Some people are writing letters, but that means a lot of hands are touching everything, so I’m not sure that’s the best method of communication right now. Not everyone has a computer, smartphone or iPad, so maybe a letter is the best thing, especially for the elderly. But they need to understand how they should be washing up after handling mail.

There is some good news – maybe. There is more family togetherness now. We’re lucky enough to have a large enough home where we all have our own personal areas. I don’t think it would be as fun for a large family in a small space, but we all have to work together to keep things fun and interesting for each other. If everyone is working from home (or not working), you can all cook meals together & if you don’t normally eat together, you can actually use the kitchen or dining room table to have family meals.

My husband Jimmy Herter and I are catching up on movies we haven’t had time to see. Although we’re still working from home, even if it’s only working on social media, blog posts, and contacting our clients by phone, text, or email, we still have open transactions we’re trying to get closed.  We had a closing today so Jimmy had to drive to our listing to pick up our lockbox & sign.

We’re also reaching out to buyers that haven’t been interested in seeing any properties in person right now. We’re not sure if they are following the shelter at home mandate 100% and/or if it’s fear of catching the virus or if they’re concerned about losing their jobs. We want them to know we’re here and looking at real estate is allowed. And if they don’t want to go out looking right now, we’ll be here when this is over.

The truth is, we don’t have any masks or disposable gloves or booties. And we don’t have enough disinfecting wipes or gel. We do have workarounds, like using a disinfectant spray with paper towels and not allowing buyers to touch anything, and asking anyone that is ill to stay home, plus keep social distancing. The other side of this is that many sellers have taken their homes temporarily off the market, so there’s not as much to look at to begin with.

We’re All in this Together

This is a scary and uncomfortable time for everyone. Some are still in denial & think everyone has overreacted. Many of us are following rules and working to get this to pass as quickly as possible. Others are panicking.

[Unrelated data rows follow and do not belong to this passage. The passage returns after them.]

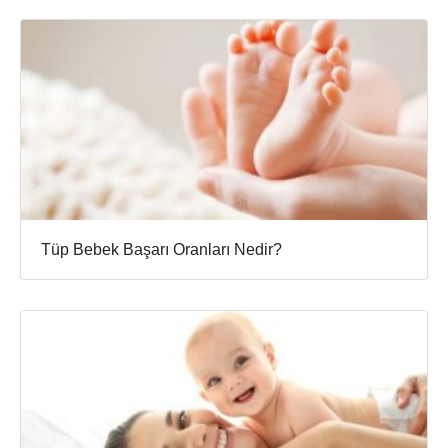
Tüp Bebek Başarı Oranları Nedir?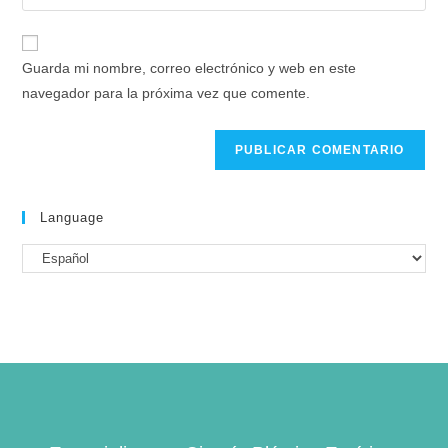
Guarda mi nombre, correo electrónico y web en este
navegador para la próxima vez que comente.
Language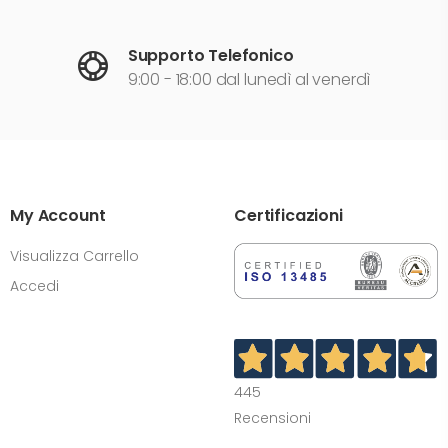
Supporto Telefonico
9:00 - 18:00 dal lunedì al venerdì
My Account
Certificazioni
Visualizza Carrello
Accedi
445
Recensioni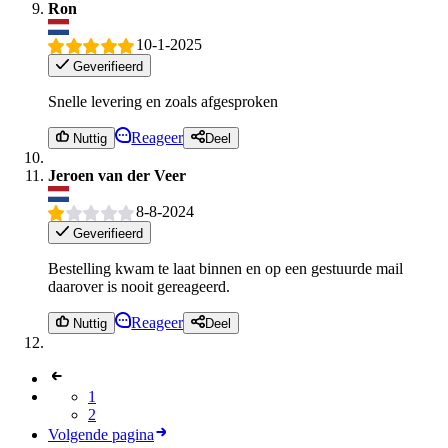
Ron
10-1-2025
Geverifieerd
Snelle levering en zoals afgesproken
Reageer
Nuttig
Deel
Jeroen van der Veer
8-8-2024
Geverifieerd
Bestelling kwam te laat binnen en op een gestuurde mail
daarover is nooit gereageerd.
Reageer
Nuttig
Deel
1
2
Volgende pagina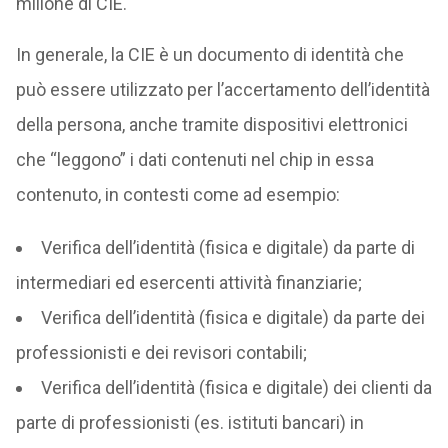
milione di CIE.
In generale, la CIE è un documento di identità che
può essere utilizzato per l’accertamento dell’identità
della persona, anche tramite dispositivi elettronici
che “leggono” i dati contenuti nel chip in essa
contenuto, in contesti come ad esempio:
Verifica dell’identità (fisica e digitale) da parte di
intermediari ed esercenti attività finanziarie;
Verifica dell’identità (fisica e digitale) da parte dei
professionisti e dei revisori contabili;
Verifica dell’identità (fisica e digitale) dei clienti da
parte di professionisti (es. istituti bancari) in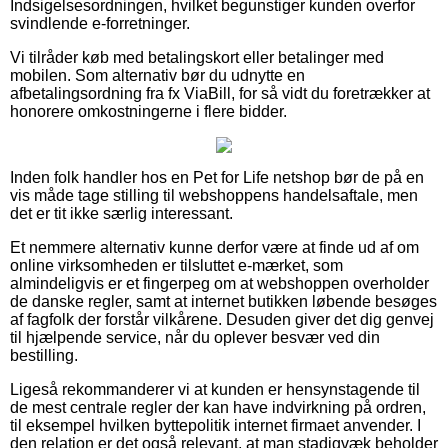
Indsigelsesordningen, hvilket begunstiger kunden overfor
svindlende e-forretninger.
Vi tilråder køb med betalingskort eller betalinger med
mobilen. Som alternativ bør du udnytte en
afbetalingsordning fra fx ViaBill, for så vidt du foretrækker at
honorere omkostningerne i flere bidder.
Inden folk handler hos en Pet for Life netshop bør de på en
vis måde tage stilling til webshoppens handelsaftale, men
det er tit ikke særlig interessant.
Et nemmere alternativ kunne derfor være at finde ud af om
online virksomheden er tilsluttet e-mærket, som
almindeligvis er et fingerpeg om at webshoppen overholder
de danske regler, samt at internet butikken løbende besøges
af fagfolk der forstår vilkårene. Desuden giver det dig genvej
til hjælpende service, når du oplever besvær ved din
bestilling.
Ligeså rekommanderer vi at kunden er hensynstagende til
de mest centrale regler der kan have indvirkning på ordren,
til eksempel hvilken byttepolitik internet firmaet anvender. I
den relation er det også relevant, at man stadigvæk beholder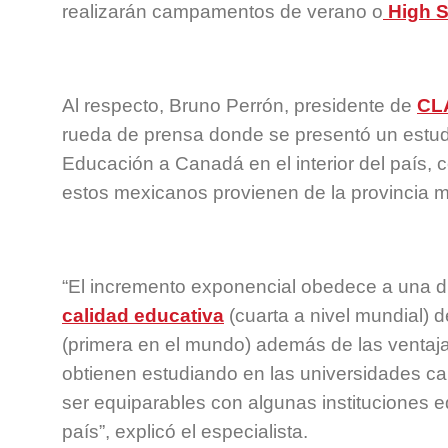
realizarán campamentos de verano o
High S
Al respecto, Bruno Perrón, presidente de
CL
rueda de prensa donde se presentó un estudi
Educación a Canadá en el interior del país,
estos mexicanos provienen de la provincia 
“El incremento exponencial obedece a una di
calidad educativa
(cuarta a nivel mundial) 
(primera en el mundo) además de las ventaja
obtienen estudiando en las universidades 
ser equiparables con algunas instituciones ed
país”, explicó el especialista.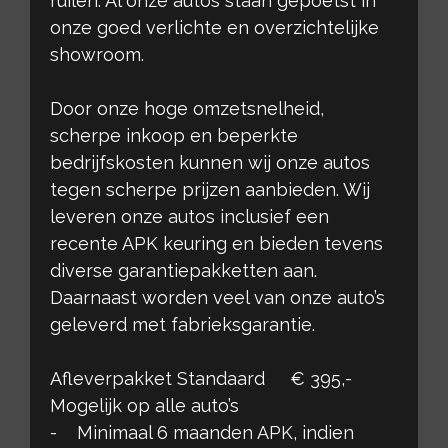
ruilen. Al onze autos staan gepoetst in
onze goed verlichte en overzichtelijke
showroom.
Door onze hoge omzetsnelheid,
scherpe inkoop en beperkte
bedrijfskosten kunnen wij onze autos
tegen scherpe prijzen aanbieden. Wij
leveren onze autos inclusief een
recente APK keuring en bieden tevens
diverse garantiepakketten aan.
Daarnaast worden veel van onze auto’s
geleverd met fabrieksgarantie.
Afleverpakket Standaard € 395,-
Mogelijk op alle auto’s
- Minimaal 6 maanden APK, indien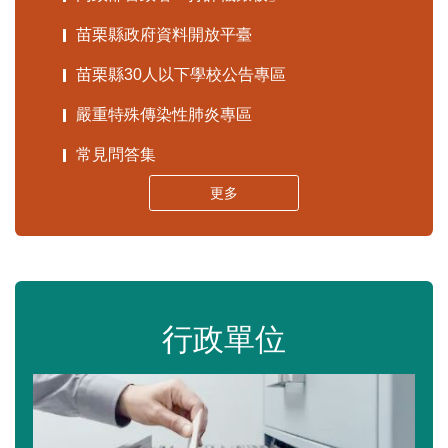
苗栗縣政府資料開放平臺
苗栗縣30人以下學校公告專區
嚴重特殊傳染性肺炎專區
常見問答集
更多
行政單位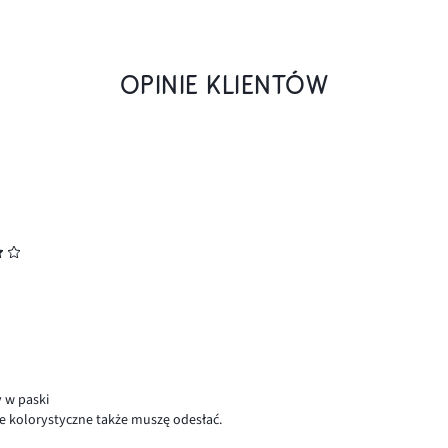
OPINIE KLIENTÓW
 w paski
nie kolorystyczne także muszę odesłać.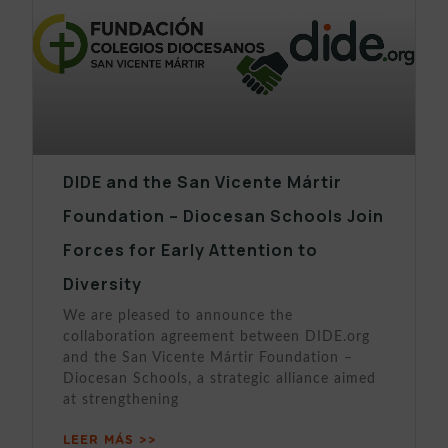
DIDE and the San Vicente Mártir
Foundation – Diocesan Schools Join
Forces for Early Attention to
Diversity
We are pleased to announce the
collaboration agreement between DIDE.org
and the San Vicente Mártir Foundation –
Diocesan Schools, a strategic alliance aimed
at strengthening
LEER MÁS >>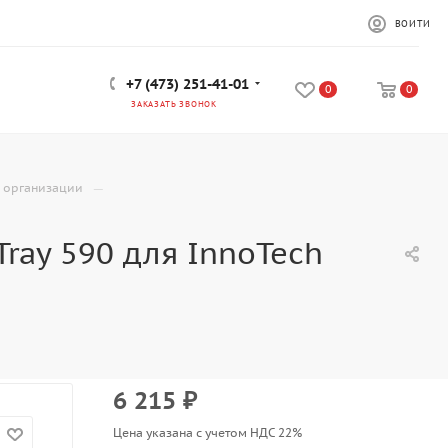
ВОЙТИ
+7 (473) 251-41-01
0
0
ЗАКАЗАТЬ ЗВОНОК
—
, организации
ray 590 для InnoTech
6 215
₽
Цена указана с учетом НДС 22%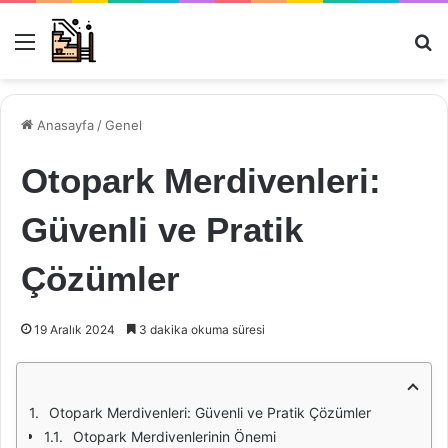
Menü
Ar
Anasayfa
/
Genel
Otopark Merdivenleri:
Güvenli ve Pratik
Çözümler
19 Aralık 2024
3 dakika okuma süresi
Otopark Merdivenleri: Güvenli ve Pratik Çözümler
Otopark Merdivenlerinin Önemi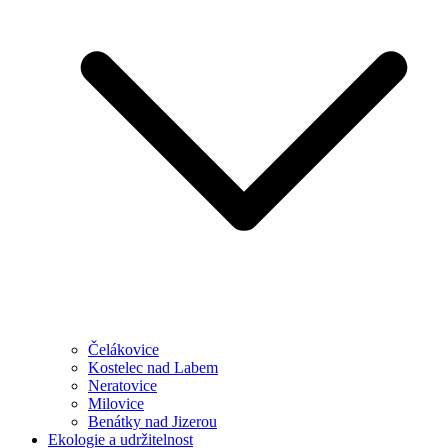
Čelákovice
Kostelec nad Labem
Neratovice
Milovice
Benátky nad Jizerou
Ekologie a udržitelnost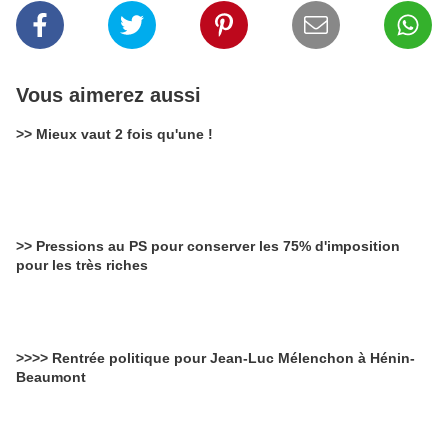
Vous aimerez aussi
>> Mieux vaut 2 fois qu'une !
>> Pressions au PS pour conserver les 75% d'imposition
pour les très riches
>>>> Rentrée politique pour Jean-Luc Mélenchon à Hénin-
Beaumont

Keep in touch with friends and family. Let them know if you need help, especially if you live alone. Even with social distancing, if you don’t want to be alone during these times, see if you can stay with family or friends if no one feels sick. My son comes over for dinner every Sunday but I made him stay home since he has Type-1 diabetes & he has to go to work. My granddaughter, who works at Target, could be bringing things home.  I don’t want to possibly give him anything nor do I want him to bring anything here. He has his own house & family to stay with so I might feel differently if it was just him.

Don’t forget to check on elderly neighbors. Even if they have family, if you live close it might be easier for you to help. At least make sure they have your phone number in case they do need something last minute.